(Extracted page text data)
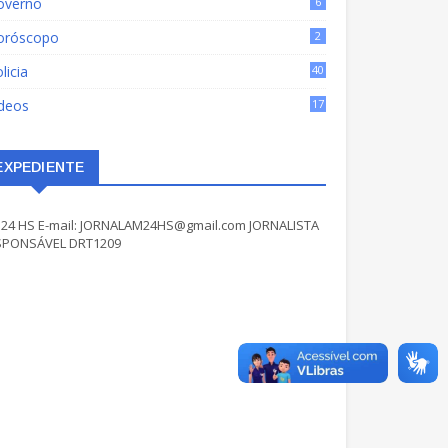
overno
6
oróscopo
2
licia
40
ídeos
17
EXPEDIENTE
24 HS E-mail: JORNALAM24HS@gmail.com JORNALISTA
SPONSÁVEL DRT1209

PROBLEM DESCRIPTION: The entries must be written out again unchanged. Images are to be left out.

RESULT FOR THIS EXERCISE:
overno
6
oróscopo
2
licia
40
ídeos
17
EXPEDIENTE
24 HS E-mail: JORNALAM24HS@gmail.com JORNALISTA
SPONSÁVEL DRT1209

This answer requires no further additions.